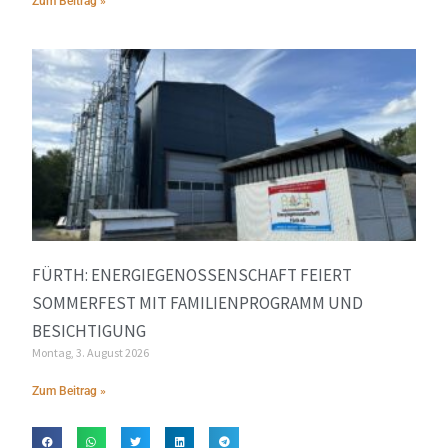
Zum Beitrag »
FÜRTH: ENERGIEGENOSSENSCHAFT FEIERT
SOMMERFEST MIT FAMILIENPROGRAMM UND
BESICHTIGUNG
Montag, 3. August 2026
Zum Beitrag »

= What is required =
Give again the lines from the line holding "FÜRTH: ENERGIEGENOSSENSCHAFT FEIERT" through the close of the listing, both included, exactly as written and with nothing else.

= Your solution =
FÜRTH: ENERGIEGENOSSENSCHAFT FEIERT
SOMMERFEST MIT FAMILIENPROGRAMM UND
BESICHTIGUNG
Montag, 3. August 2026
Zum Beitrag »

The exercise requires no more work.